But be careful:
The enclosure does not provide the compression of the video stream. It's on the computer, via the capture software, to take charge. However, a small video file size enjoying great compression quality is not obtained in real-time, even on a high-end machine. Therefore, I recommend you take a screenshot with a very low compression (stream recorded at 60 Mbps) and then convert the file into your final video format. This will allow you to make high quality videos while limiting the visual artifacts resulting from poor quality compression.
When you capture video, you necessarily need a quick check disk. The manufacturer recommends saving a configuration based on 2 SSD discs in RAID-0 (stripping). If this is the configuration that I use, this requirement is largely exaggerated. A single SSD should do the trick, or even a SSD cache-based configuration with a standard hard disk for short videos, but at the risk of not being able to capture the largest format.

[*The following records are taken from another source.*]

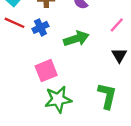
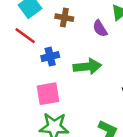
blue cross: (40, 27) -> (50, 57), moved

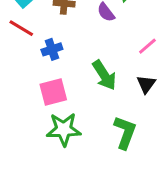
green arrow: (87, 67) -> (104, 75), moved, turned 68

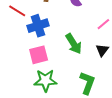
blue cross: (52, 49) -> (38, 26), size x1.5

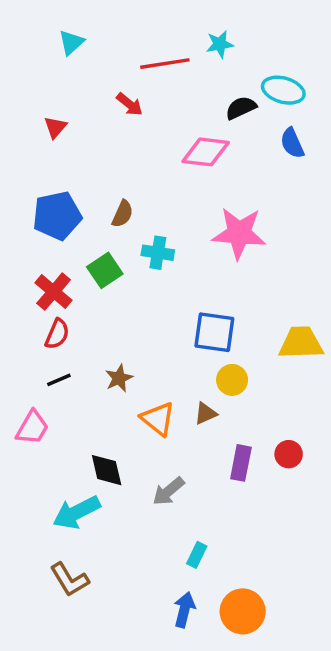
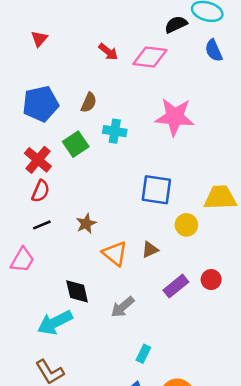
red arrow: (130, 104) -> (108, 52), moved
yellow circle: (232, 380) -> (186, 225), moved
purple rectangle: (241, 463) -> (176, 286), turned 40

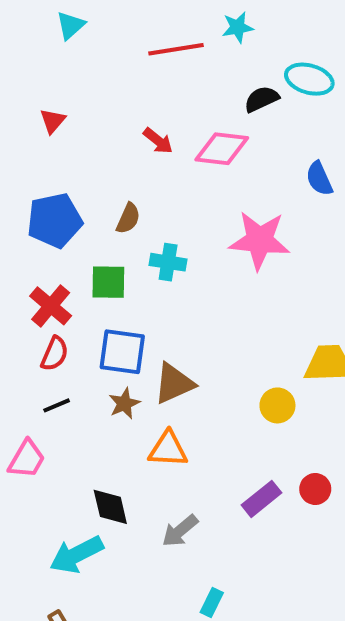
blue semicircle: (214, 50) -> (319, 179), moved
green square: (76, 144) -> (108, 282), turned 35
blue square: (156, 190) -> (122, 352), moved
brown triangle: (150, 250) -> (174, 384), moved, size x1.6
orange triangle: (115, 254) -> (168, 449), turned -36

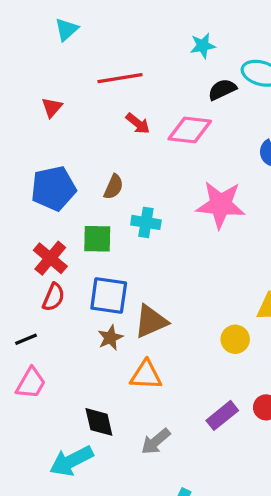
cyan star: (238, 27) -> (203, 46), moved
red line: (176, 49) -> (120, 78), moved
black line: (57, 405) -> (26, 339), moved

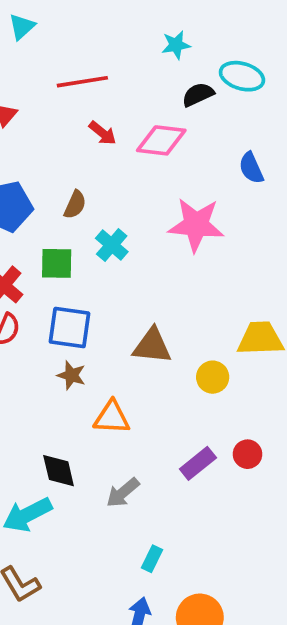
cyan cross: (146, 222) -> (112, 245), turned 32
brown triangle: (151, 321) -> (152, 346), moved, turned 30
brown star: (110, 338) -> (71, 375), turned -30

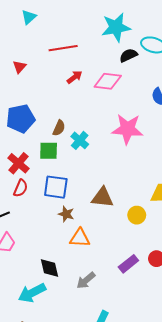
cyan star: (176, 45) -> (116, 27), size x1.8
red arrow: (103, 133) -> (74, 77), turned -77
brown semicircle: (75, 205) -> (59, 128), moved
brown star: (71, 375) -> (66, 214), moved

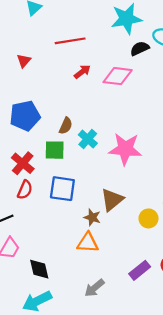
pink star: (127, 129) -> (125, 149), moved
brown triangle: (103, 197) -> (112, 200), turned -45
brown star: (66, 214) -> (92, 217), moved
black diamond: (50, 268) -> (39, 269), moved

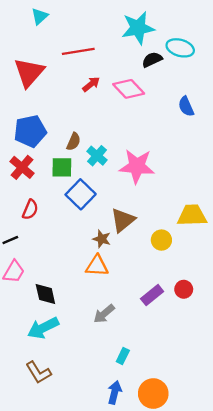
red triangle: (24, 61) -> (29, 72), size x2.0
pink diamond: (118, 76) -> (129, 89), turned 40
red cross: (23, 163) -> (22, 167), moved
blue square: (62, 189) -> (81, 194), moved, turned 36

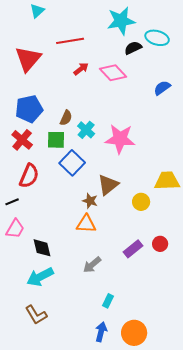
blue semicircle: (186, 106) -> (162, 88), turned 78
red semicircle: (30, 210) -> (29, 176), size x1.4

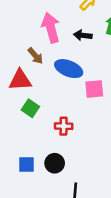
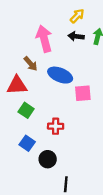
black arrow: (83, 35) -> (76, 36), moved
blue square: (26, 165) -> (27, 143), moved, turned 35

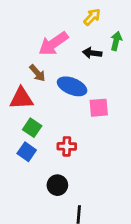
black arrow: (76, 36) -> (92, 53), moved
pink arrow: (44, 39) -> (53, 44), turned -110
blue square: (27, 143) -> (27, 152), moved

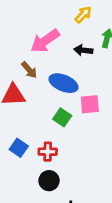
green square: (32, 128) -> (62, 117), moved
red cross: (67, 146) -> (48, 152), moved

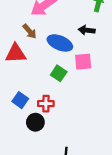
black arrow: (83, 50) -> (87, 30), moved
black circle: (49, 181) -> (35, 122), moved

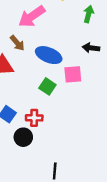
black arrow: (87, 30) -> (91, 48), moved

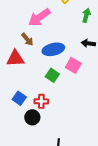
blue ellipse: (49, 55) -> (53, 49), turned -35
pink square: (73, 74) -> (73, 65), turned 35

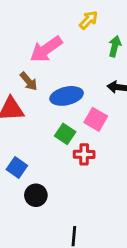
red cross: (41, 101) -> (84, 154), moved

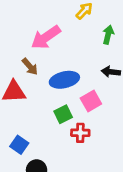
pink square: (96, 119) -> (91, 101), turned 30
green square: (65, 134) -> (63, 114), turned 30

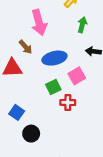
green arrow: (108, 35) -> (82, 25), moved
pink arrow: (46, 37) -> (39, 23), turned -70

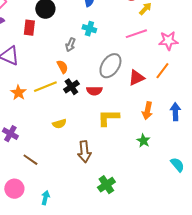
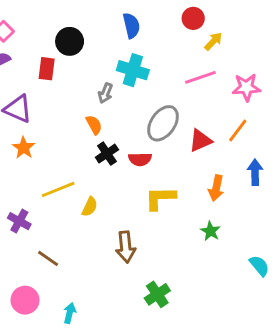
cyan cross: (89, 29) -> (133, 70), size x1.5
yellow line: (45, 87) -> (58, 189), moved
orange star: (18, 93) -> (24, 148), moved
blue arrow: (175, 112) -> (255, 172), moved
yellow semicircle: (59, 124) -> (90, 207), turned -48

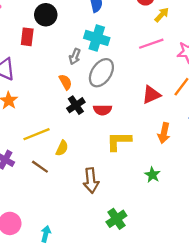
gray ellipse: (163, 123) -> (101, 73), moved
green star: (210, 231) -> (152, 175), moved
brown line: (48, 258) -> (40, 167), moved

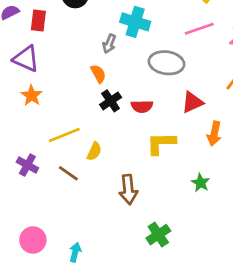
red rectangle: (27, 37) -> (38, 21), moved
gray ellipse: (101, 73) -> (166, 63), moved, turned 64
red triangle: (151, 95) -> (192, 102), moved

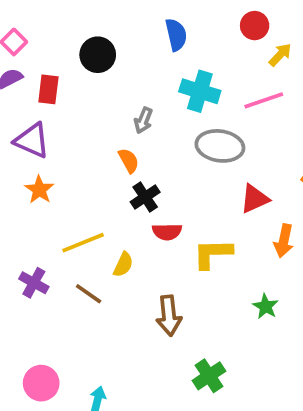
cyan cross: (135, 22) -> (200, 91), moved
red semicircle: (142, 106) -> (167, 232), moved

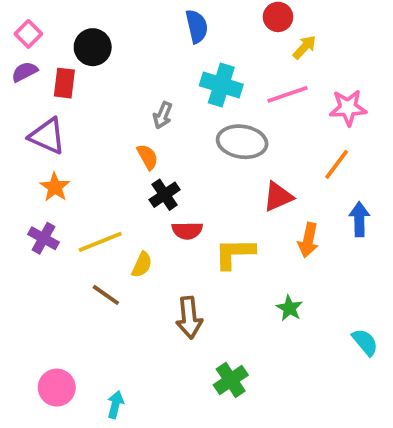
black circle: (98, 55) -> (93, 47), moved
purple cross: (34, 283) -> (44, 238), moved

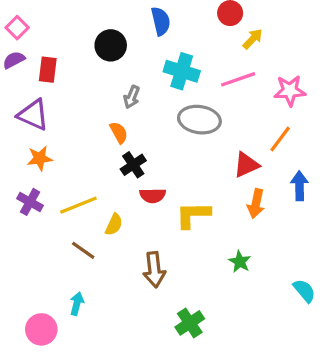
black circle: (93, 47) -> (111, 45), moved
orange star: (55, 187) -> (40, 158), turned 30
red triangle: (278, 197) -> (246, 165), moved
cyan arrow: (115, 405) -> (77, 304), moved

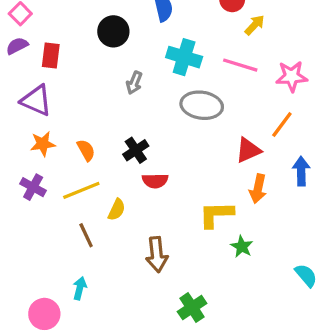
pink line: (238, 79) -> (240, 65), turned 36
orange semicircle: (119, 133) -> (86, 150), moved
yellow L-shape: (193, 215) -> (216, 214), moved
brown line: (83, 250) -> (86, 235), turned 30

In addition, the housing refuse to register protected HDMI stream. A composite (analog) input exists for a PS4 recording. However, if you want to save a mobile accessory HDMI via an HDMI adapter, make sure it does not leave an HDMI stream protected by HDCP (HDMI DRM) prohibiting recording of the video (which appears on screen, however).

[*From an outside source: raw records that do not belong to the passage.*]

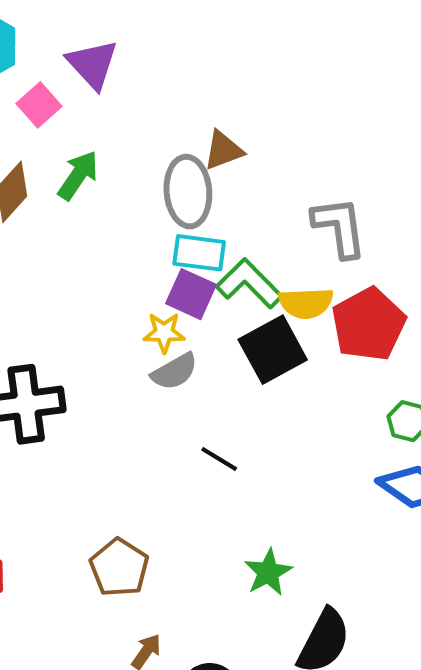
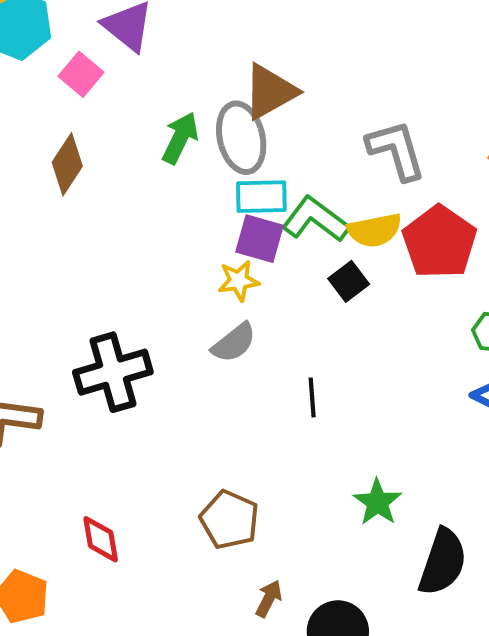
brown triangle: (223, 150) -> (270, 92), size x1.4
green arrow: (78, 175) -> (180, 138), moved
black square: (273, 350) -> (349, 281), size x0.6
gray semicircle: (174, 372) -> (234, 343), moved
black line: (219, 459) -> (312, 397), turned 63

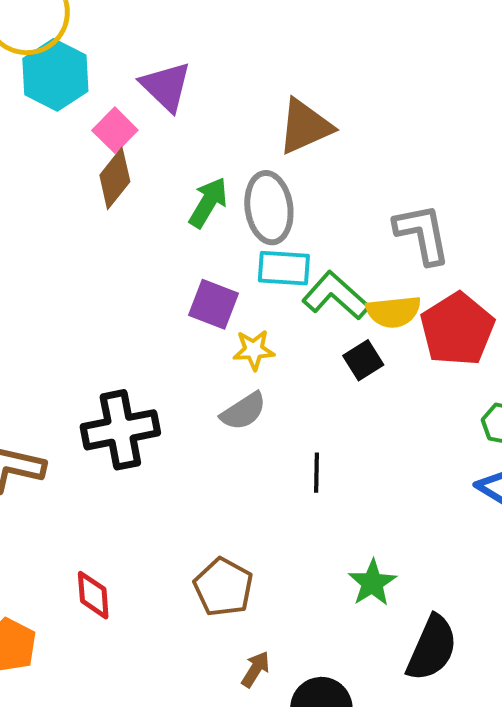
brown triangle: (270, 92) -> (305, 126), moved
brown diamond: (67, 164) -> (115, 178), moved
purple square: (260, 239) -> (213, 304), moved

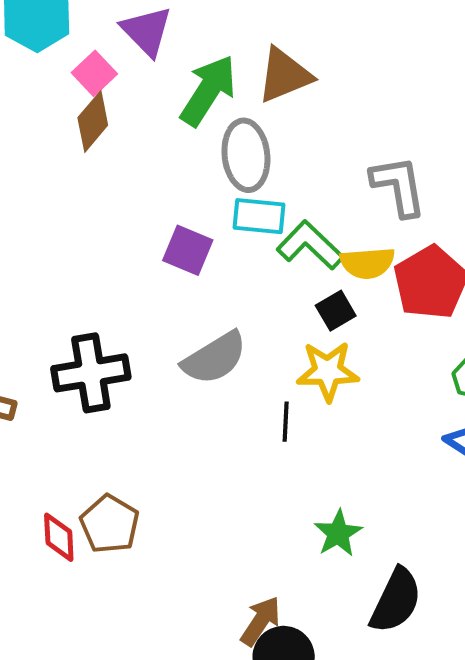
green arrow: (208, 202) -> (208, 91), moved, size x1.4
yellow star: (254, 350) -> (328, 371), moved, size x1.5
gray semicircle: (243, 411) -> (214, 358), size x1.4
brown pentagon: (223, 587) -> (110, 524), moved
brown arrow: (255, 669) -> (261, 621), moved, size x1.4

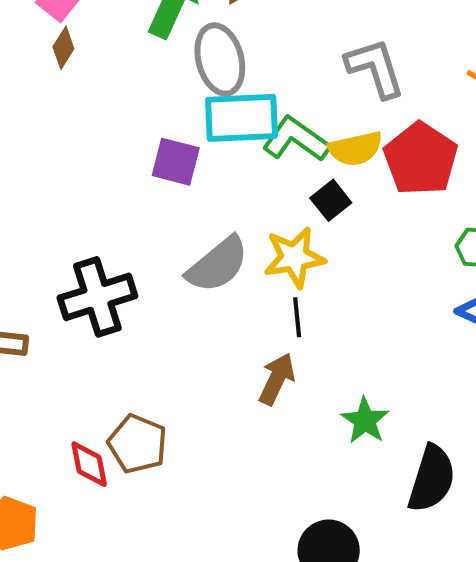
brown diamond: (93, 121) -> (63, 48), size x0.7
cyan rectangle: (259, 216) -> (241, 118), size x1.4
yellow star: (328, 371) -> (294, 257), moved
brown arrow: (261, 621) -> (277, 379), moved

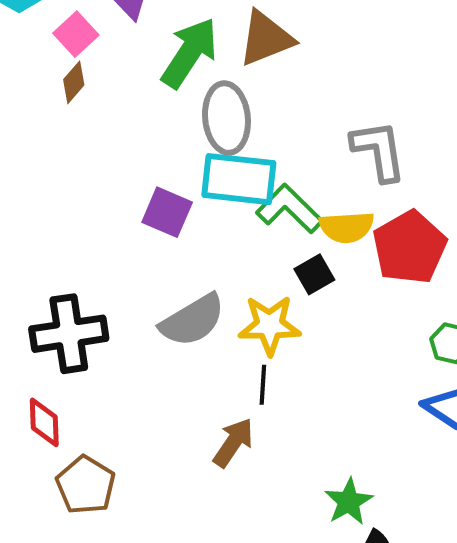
green star: (365, 420) -> (349, 502), moved
red diamond: (89, 464) -> (44, 422), moved

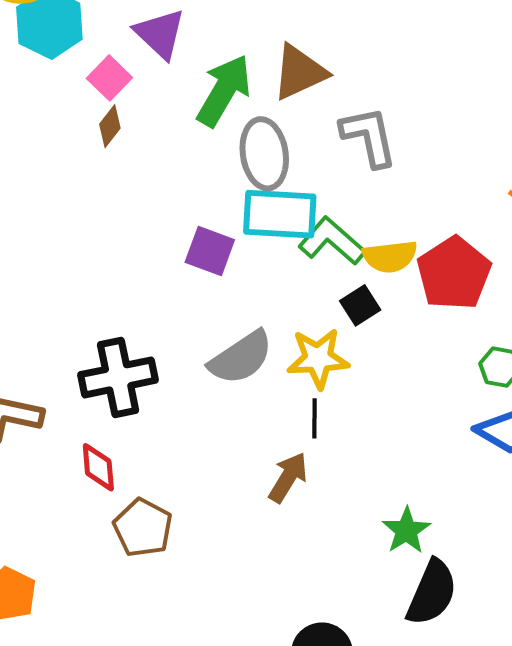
gray L-shape: (379, 151) -> (369, 137), moved

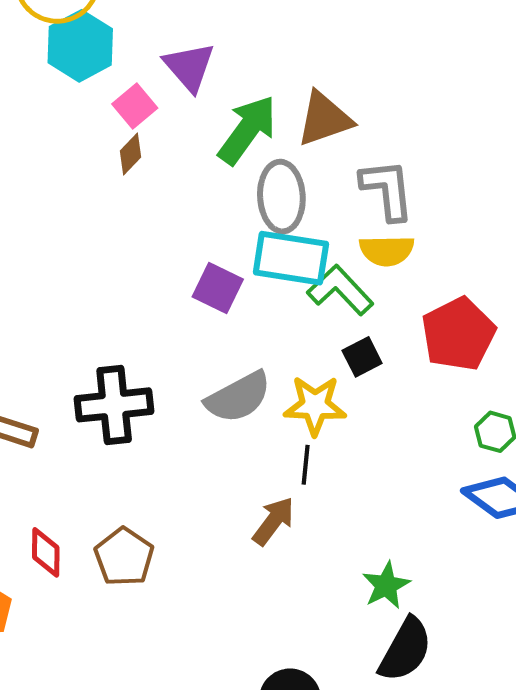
yellow semicircle: (390, 256) -> (387, 250), moved
red diamond: (98, 467) -> (46, 552), moved

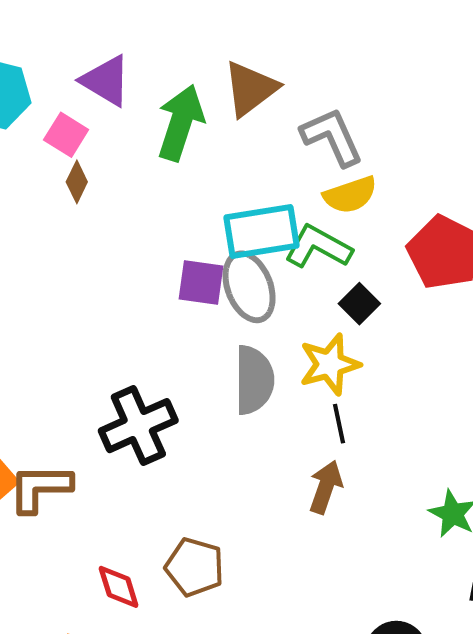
gray ellipse: (281, 197) -> (249, 287), moved
gray semicircle: (238, 397) -> (254, 380), turned -44

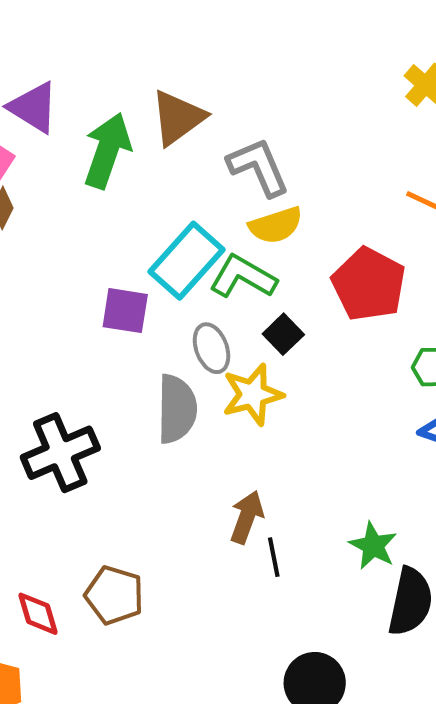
cyan rectangle: (261, 232) -> (186, 261), turned -40
gray ellipse: (249, 287) -> (212, 348), moved, size x0.7
black line: (339, 424) -> (274, 557), moved

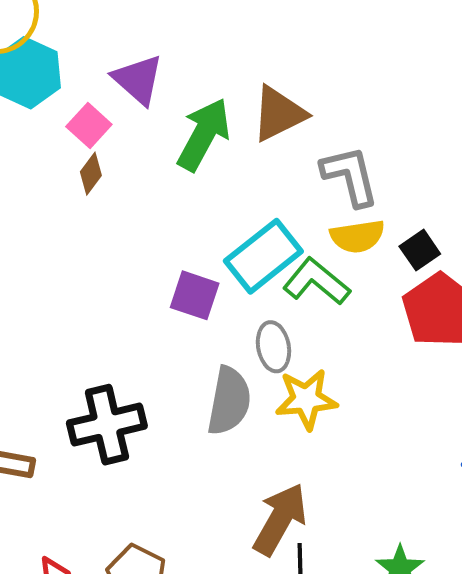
black square: (283, 334) -> (420, 250), moved
brown arrow: (247, 517) -> (280, 519), size x1.4

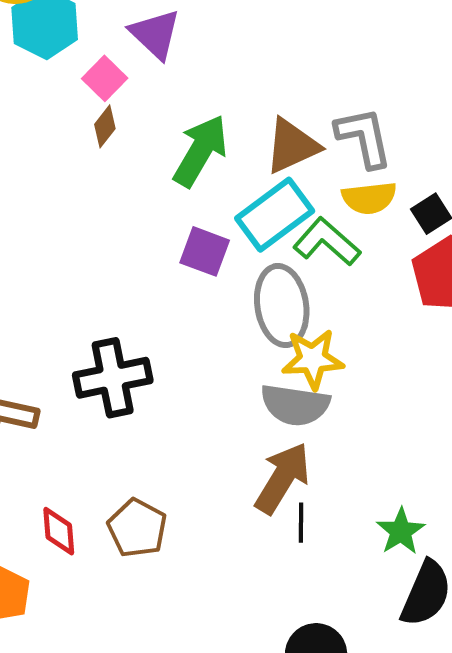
brown triangle: (279, 114) -> (292, 146), moved
green arrow: (204, 135) -> (200, 151), moved
gray ellipse: (273, 347) -> (282, 306), size x1.6
gray semicircle: (229, 401) -> (295, 405), moved, turned 86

If HDCP is part of your HDMI stream, then you will find a hardware accessory that turns off (a "bug" found on some HDMI splitters), or use third party software on your PC to save the contents of your video screen (such as FRAPS and PlayClaw, or Open Broadcaster Software and Taksi).
Finally, note that this accessory is not suitable for recording video from your own PC. It will be possible, but against-productive compared to a software-only solution (FRAPS, PlayClaw, Open Broadcaster Software, Taksi, cited above).